**Problem**
Those lines of the records that contain "очень" are to be located and copied.

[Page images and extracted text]
━━━━━━━━

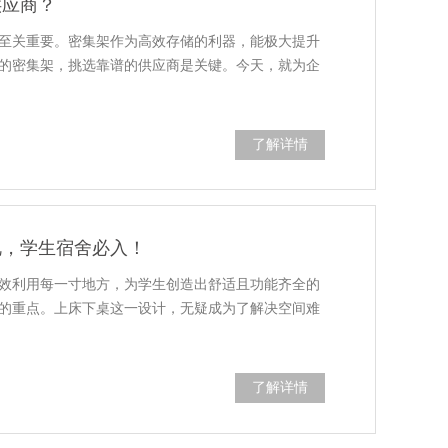
供应商？
至关重要。密集架作为高效存储的利器，能极大提升
的密集架，挑选靠谱的供应商是关键。今天，就为企
了解详情
艳，学生宿舍必入！
效利用每一寸地方，为学生创造出舒适且功能齐全的
的重点。上床下桌这一设计，无疑成为了解决空间难
了解详情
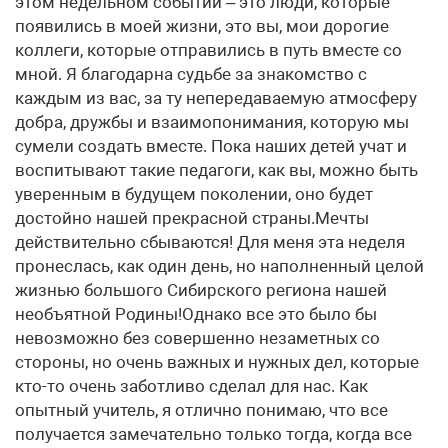
этом недельном событии – это люди, которые
появились в моей жизни, это вы, мои дорогие
коллеги, которые отправились в путь вместе со
мной. Я благодарна судьбе за знакомство с
каждым из вас, за ту непередаваемую атмосферу
добра, дружбы и взаимопонимания, которую мы
сумели создать вместе. Пока наших детей учат и
воспитывают такие педагоги, как вы, можно быть
уверенным в будущем поколении, оно будет
достойно нашей прекрасной страны.Мечты
действительно сбываются! Для меня эта неделя
пронеслась, как один день, но наполненный целой
жизнью большого Сибирского региона нашей
необъятной Родины!Однако все это было бы
невозможно без совершенно незаметных со
стороны, но очень важных и нужных дел, которые
кто-то очень заботливо сделал для нас. Как
опытный учитель, я отлично понимаю, что все
получается замечательно только тогда, когда все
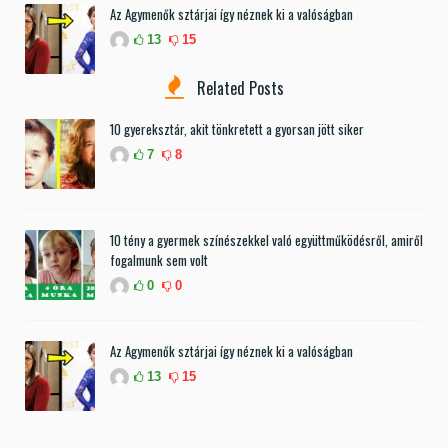
Az Agymenők sztárjai így néznek ki a valóságban
13
15
Related Posts
10 gyereksztár, akit tönkretett a gyorsan jött siker
7
8
10 tény a gyermek színészekkel való együttműködésről, amiről
fogalmunk sem volt
0
0
Az Agymenők sztárjai így néznek ki a valóságban
13
15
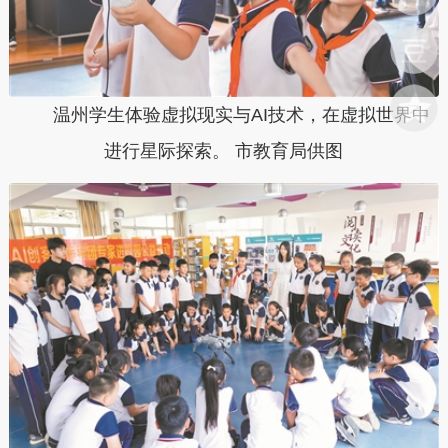
温州学生体验虚拟现实与AI技术，在虚拟世界中
进行星际探索。 市教育局供图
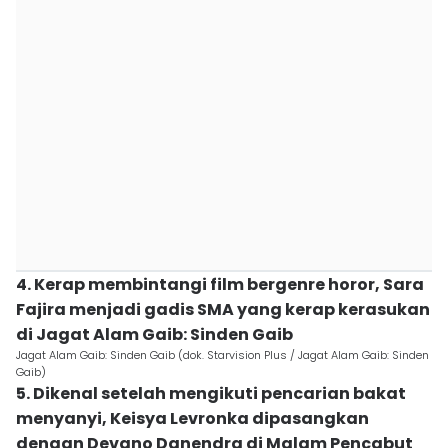
4. Kerap membintangi film bergenre horor, Sara
Fajira menjadi gadis SMA yang kerap kerasukan
di Jagat Alam Gaib: Sinden Gaib
Jagat Alam Gaib: Sinden Gaib (dok. Starvision Plus / Jagat Alam Gaib: Sinden
Gaib)
5. Dikenal setelah mengikuti pencarian bakat
menyanyi, Keisya Levronka dipasangkan
dengan Devano Danendra di Malam Pencabut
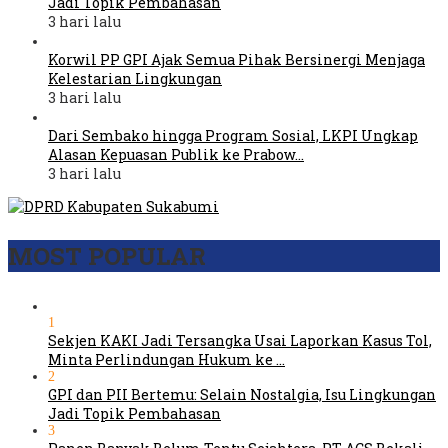
Jadi Topik Pembahasan
3 hari lalu
Korwil PP GPI Ajak Semua Pihak Bersinergi Menjaga
Kelestarian Lingkungan
3 hari lalu
Dari Sembako hingga Program Sosial, LKPI Ungkap
Alasan Kepuasan Publik ke Prabow…
3 hari lalu
MOST POPULAR
1
Sekjen KAKI Jadi Tersangka Usai Laporkan Kasus Tol,
Minta Perlindungan Hukum ke …
2
GPI dan PII Bertemu: Selain Nostalgia, Isu Lingkungan
Jadi Topik Pembahasan
3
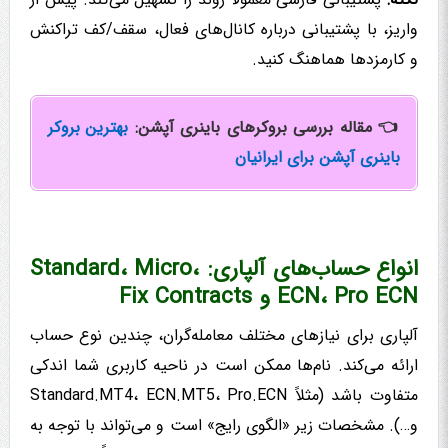
واریز، با پشتیبانی درباره کانال‌های فعال، سقف/کف تراکنش
و کارمزدها هماهنگ کنید.
👈 مقاله بررسی بروکرهای باینری آپشن:
بهترین بروکر
باینری آپشن برای ایرانیان
انواع حساب‌های آلپاری: Standard، Micro،
ECN، Pro ECN و Fix Contracts
آلپاری برای نیازهای مختلف معامله‌گران، چندین نوع حساب
ارائه می‌کند. نام‌ها ممکن است در ناحیه کاربری شما اندکی
متفاوت باشد (مثلاً Standard.MT4، ECN.MT5، Pro.ECN
و…). مشخصات زیر «الگوی رایج» است و می‌تواند با توجه به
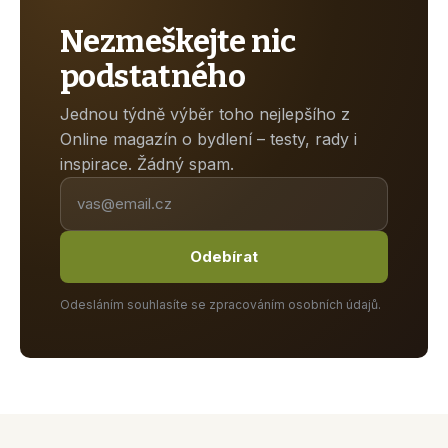
Nezmeškejte nic
podstatného
Jednou týdně výběr toho nejlepšího z
Online magazín o bydlení – testy, rady i
inspirace. Žádný spam.
Odebírat
Odesláním souhlasíte se zpracováním osobních údajů.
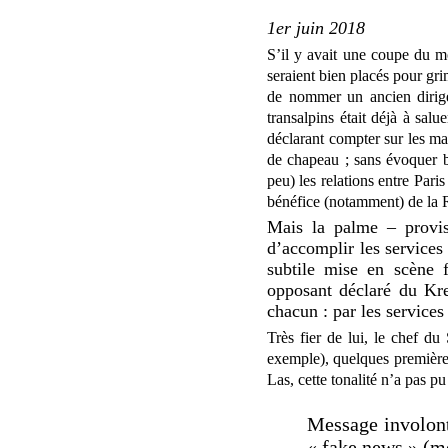
1er juin 2018
S’il y avait une coupe du mo
seraient bien placés pour gr
de nommer un ancien dirig
transalpins était déjà à sal
déclarant compter sur les m
de chapeau ; sans évoquer bi
peu) les relations entre Pari
bénéfice (notamment) de la 
Mais la palme – provis
d’accomplir les services
subtile mise en scène 
opposant déclaré du Kre
chacun : par les services
Très fier de lui, le chef d
exemple), quelques premières 
Las, cette tonalité n’a pas p
Message involonta
« fake news » (m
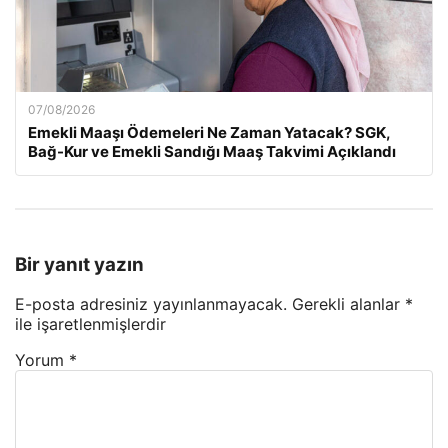
07/08/2026
Emekli Maaşı Ödemeleri Ne Zaman Yatacak? SGK,
Bağ-Kur ve Emekli Sandığı Maaş Takvimi Açıklandı
Bir yanıt yazın
E-posta adresiniz yayınlanmayacak.
Gerekli alanlar
*
ile işaretlenmişlerdir
Yorum
*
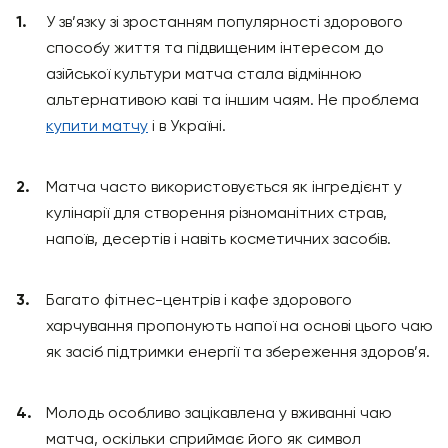
У зв’язку зі зростанням популярності здорового
способу життя та підвищеним інтересом до
азійської культури матча стала відмінною
альтернативою каві та іншим чаям. Не проблема
купити матчу
і в Україні.
Матча часто використовується як інгредієнт у
кулінарії для створення різноманітних страв,
напоїв, десертів і навіть косметичних засобів.
Багато фітнес-центрів і кафе здорового
харчування пропонують напої на основі цього чаю
як засіб підтримки енергії та збереження здоров’я.
Молодь особливо зацікавлена у вживанні чаю
матча, оскільки сприймає його як символ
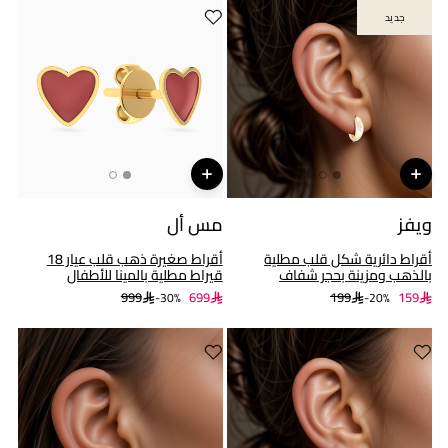
جديد
جديد
ويفز
مس أل
أقراط دائرية شكل قلب مطلية
أقراط صغيرة ذهب قلب عيار 18
بالذهب ومزينة بحجر شفاف
قيراط مطلية بالمينا للأطفال
999
699
199
159
30%-
20%-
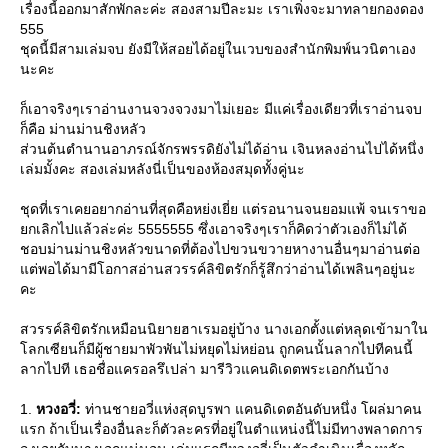
เรื่องนี้ออกมาสักพักละค่ะ สองสามปีละมะ เราเพิ่งจะมาทลายกองดอง
555
ชุดนี้มีสามเล่มจบ ยังมีให้สอยได้อยู่ในเวบของสำนักพิมพ์นวนิตาเอง
นะคะ
ก็เอาจริงๆเราอ่านงานจวงจวงมาไม่เยอะ มีแค่เรื่องเดียวที่เราอ่านจบ
ก็คือ ม่านม่านชิงหลัว
ส่วนต้นตำนานอาภรณ์จักรพรรดิยังไม่ได้อ่าน เจินหลงอ่านไปได้หนึ่ง
เล่มมั้งคะ สองเล่มหลังนี่เป็นของห้องสมุดทั้งคู่นะ
ชุดที่เราเคยอยากอ่านที่สุดคือหย่งเยี่ย แต่รอนานจนยอมแพ้ จนเราขอ
กเลิกไปแล้วล่ะค่ะ 5555555 ซึ่งเอาจริงๆเราก็คิดว่าตัวเองก็ไม่ได้
ชอบม่านม่านชิงหลัวขนาดที่ต้องไปขวนขวายหางานอื่นๆมาอ่านต่อ
ต่พอได้มามีโอกาสอ่านสวรรค์ลิขิตรักก็รู้สึกว่าอ่านได้เพลินๆอยู่นะ
คะ
สวรรค์ลิขิตรักเหมือนนิยายฮาเรมอยู่บ้าง นางเอกตั้งแต่หลุดเข้ามาใน
ลกเซียนก็มีผู้ชายมาพัวพันไม่หยุดไม่หย่อน ถูกคนนั้นลากไปทีคนนี้
ลากไปที เธอชื่อแครอลรึเปล่า มารีวิวแคนดิเดตพระเอกกันบ้าง
1.
หวงอวี่:
ท่านชายอวี่แห่งสุดบูรพา แคนดิเดตอันดับหนึ่ง โผล่มาคน
รก ถ้าเป็นเรื่องอื่นละก็ตัวละครที่อยู่ในตำแหน่งนี้ไม่มีทางพลาดการ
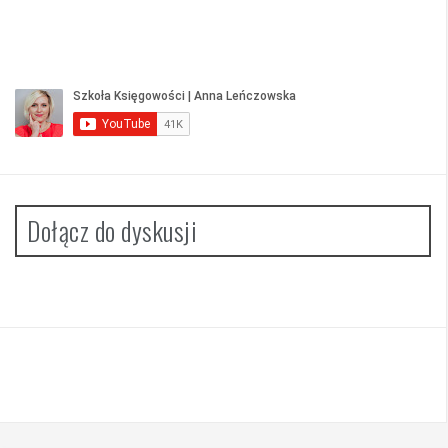
Dołącz do dyskusji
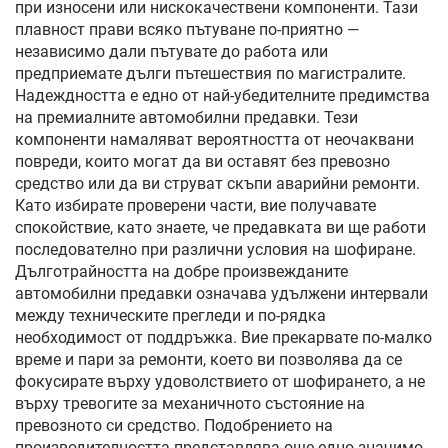
при износени или нискокачествени компоненти. Тази
плавност прави всяко пътуване по-приятно —
независимо дали пътувате до работа или
предприемате дълги пътешествия по магистралите.
Надеждността е едно от най-убедителните предимства
на премиалните автомобилни предавки. Тези
компоненти намаляват вероятността от неочаквани
повреди, които могат да ви оставят без превозно
средство или да ви струват скъпи аварийни ремонти.
Като избирате проверени части, вие получавате
спокойствие, като знаете, че предавката ви ще работи
последователно при различни условия на шофиране.
Дълготрайността на добре произвежданите
автомобилни предавки означава удължени интервали
между техническите прегледи и по-рядка
необходимост от поддръжка. Вие прекарвате по-малко
време и пари за ремонти, което ви позволява да се
фокусирате върху удоволствието от шофирането, а не
върху тревогите за механичното състояние на
превозното си средство. Подобрението на
производителността представлява още едно значимо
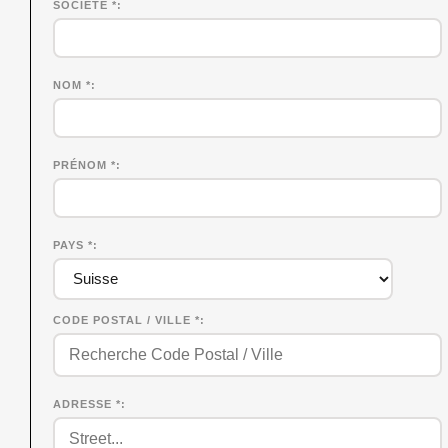
SOCIÉTÉ
*
NOM
*
PRÉNOM
*
PAYS *
CODE POSTAL / VILLE *
ADRESSE *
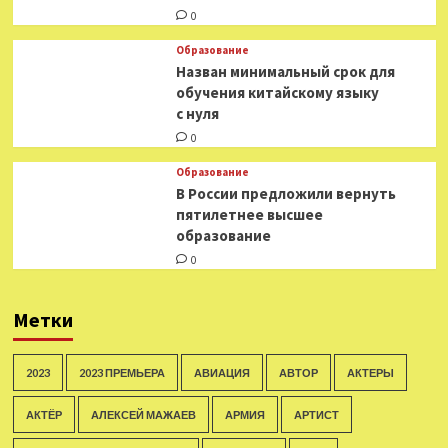
0
Образование
Назван минимальный срок для
обучения китайскому языку
с нуля
0
Образование
В России предложили вернуть
пятилетнее высшее
образование
0
Метки
2023
2023 ПРЕМЬЕРА
АВИАЦИЯ
АВТОР
АКТЕРЫ
АКТЁР
АЛЕКСЕЙ МАЖАЕВ
АРМИЯ
АРТИСТ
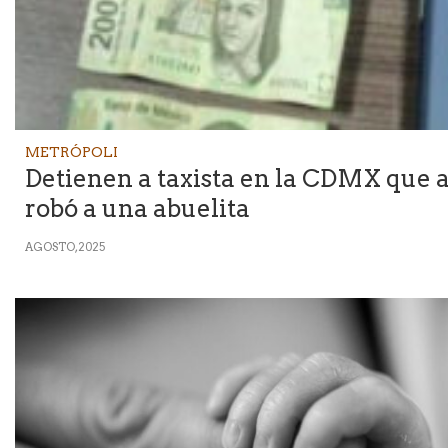
METRÓPOLI
Detienen a taxista en la CDMX que 
robó a una abuelita
AGOSTO, 2025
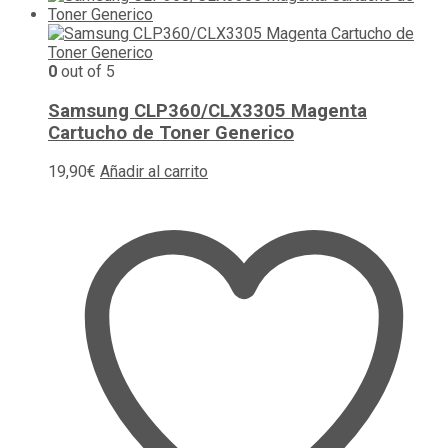
0
out of 5
Samsung CLP360/CLX3305 Magenta
Cartucho de Toner Generico
19,90
€
Añadir al carrito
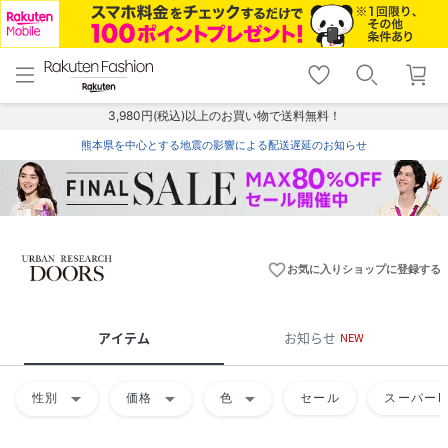
menu
home
search
favorite_border
shopping_cart
lock_outline
メニュー
トップ
検索
お気に入り
カート
ログイン
3,980円(税込)以上のお買い物で送料無料！
熊本県を中心とする地震の影響による配送遅延のお知らせ
favorite_border
お気に入りショップに登録する
アイテム
お知らせ
NEW
arrow_drop_down
arrow_drop_down
arrow_drop_down
性別
価格
色
セール
スーパーD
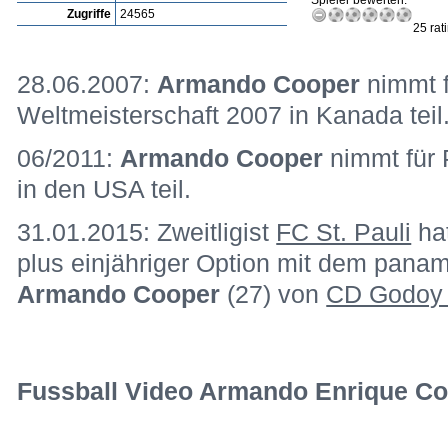
Spieler bewerten:
Zugriffe
24565
25 rat
28.06.2007:
Armando Cooper
nimmt 
Weltmeisterschaft 2007 in Kanada teil
06/2011:
Armando Cooper
nimmt für
in den USA teil.
31.01.2015: Zweitligist
FC St. Pauli
hat
plus einjähriger Option mit dem panam
Armando Cooper
(27) von
CD Godoy
Fussball Video Armando Enrique Co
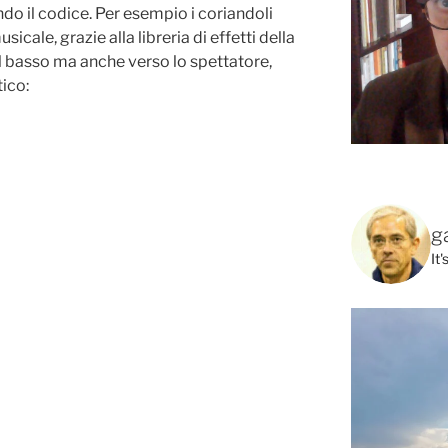
 il codice. Per esempio i coriandoli
ale, grazie alla libreria di effetti della
l basso ma anche verso lo spettatore,
ico:
g
It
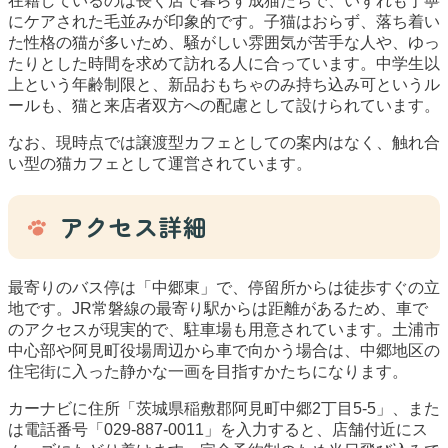
在籍しているのは長く店で暮らす成猫たちで、いずれも丁寧
にケアされた毛並みが印象的です。子猫はおらず、落ち着い
た性格の猫が多いため、騒がしい雰囲気が苦手な人や、ゆっ
たりとした時間を求めて訪れる人に合っています。中学生以
上という年齢制限と、新品おもちゃのみ持ち込み可というル
ールも、猫と来店者双方への配慮として設けられています。
なお、現時点では譲渡型カフェとしての案内はなく、触れ合
い型の猫カフェとして運営されています。
アクセス詳細
最寄りのバス停は「中郷東」で、停留所からは徒歩すぐの立
地です。JR常磐線の最寄り駅からは距離があるため、車で
のアクセスが現実的で、駐車場も用意されています。土浦市
中心部や阿見町役場周辺から車で向かう場合は、中郷地区の
住宅街に入った静かな一画を目指すかたちになります。
カーナビに住所「茨城県稲敷郡阿見町中郷2丁目5-5」、また
は電話番号「029-887-0011」を入力すると、店舗付近にス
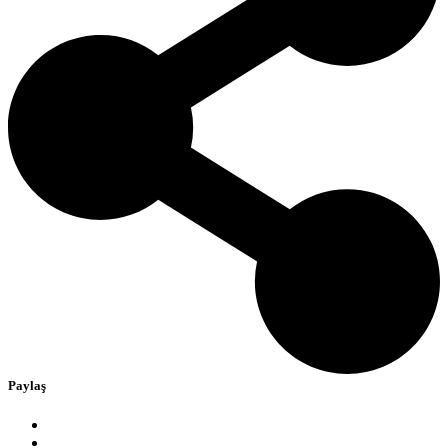
Paylaş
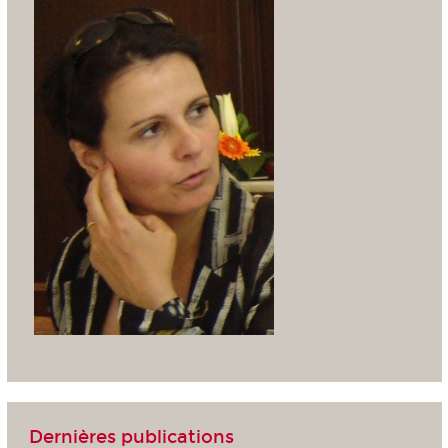
Dernières publications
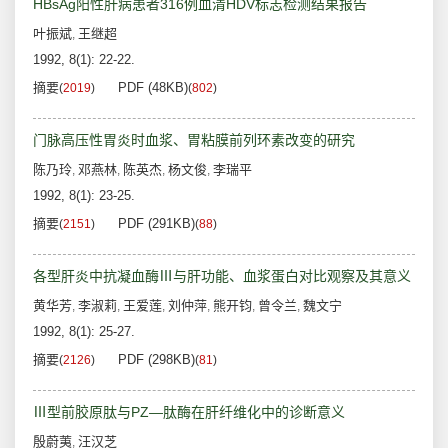
HBsAg阳性肝病患者316例血清HDV标志检测结果报告
叶振斌
王继超
,
1992, 8(1): 22-22.
摘要
PDF (48KB)
(
2019
)
(
802
)
门脉高压性胃炎时血浆、胃粘膜前列环素改变的研究
陈乃玲
邓燕林
陈英杰
杨文俊
李瑞平
,
,
,
,
1992, 8(1): 23-25.
摘要
PDF (291KB)
(
2151
)
(
88
)
各型肝炎中抗凝血酶Ⅲ与肝功能、血浆蛋白对比观察及其意义
黄华芳
李淑莉
王爱莲
刘仲萍
熊开钧
曾令兰
魏文宁
,
,
,
,
,
,
1992, 8(1): 25-27.
摘要
PDF (298KB)
(
2126
)
(
81
)
Ⅲ型前胶原肽与PZ—肽酶在肝纤维化中的诊断意义
殷蔚荑
汪汉芝
,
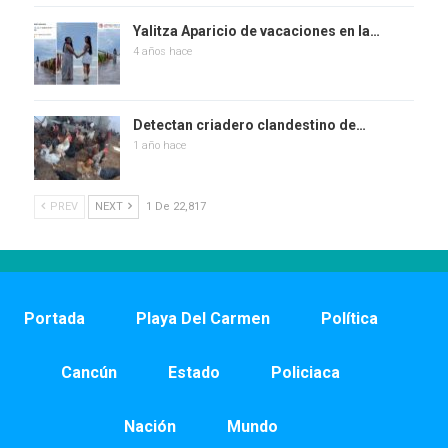
Yalitza Aparicio de vacaciones en la…
4 años hace
Detectan criadero clandestino de…
1 año hace
PREV
NEXT
1 De 22,817
Portada
Playa Del Carmen
Política
Cancún
Estado
Policiaca
Nación
Mundo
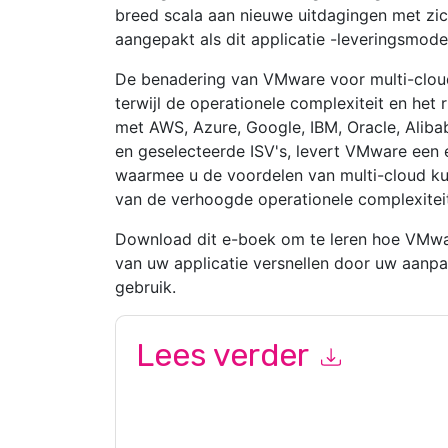
breed scala aan nieuwe uitdagingen met zi
aangepakt als dit applicatie -leveringsmode
De benadering van VMware voor multi-cloud 
terwijl de operationele complexiteit en he
met AWS, Azure, Google, IBM, Oracle, Alib
en geselecteerde ISV's, levert VMware een 
waarmee u de voordelen van multi-cloud ku
van de verhoogde operationele complexiteit 
Download dit e-boek om te leren hoe VMwa
van uw applicatie versnellen door uw aanpa
gebruik.
Lees verder
Door dit formulier in te dienen gaat u hiermee a
u opnemen marketinggerelateerde e-mails of te
afmelden.
Dell Technologies and Intel
websites e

━━━━━━━━

**Task response**
стороны, но очень важных и нужных дел, которые
кто-то очень заботливо сделал для нас. Как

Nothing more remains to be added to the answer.